* **DATA PROVIDED**
# # # # #
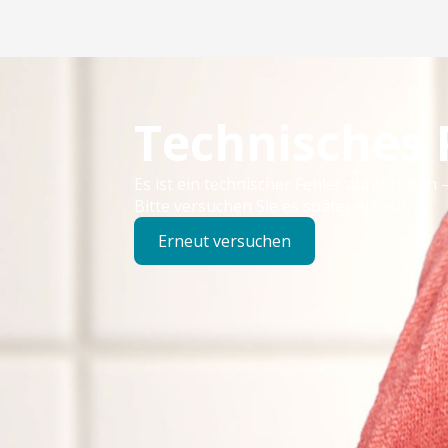
Technisches
Es ist ein technischer Fehler aufgetreten –
Bitte versuchen Sie es später erneut.
Erneut versuchen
# # # # #
* **WORK INSTRUCTION**
Which lines above include the word "versuchen"? Pick them out and copy them.

* **OUTPUT BELOW**
Bitte versuchen Sie es später erneut.
Erneut versuchen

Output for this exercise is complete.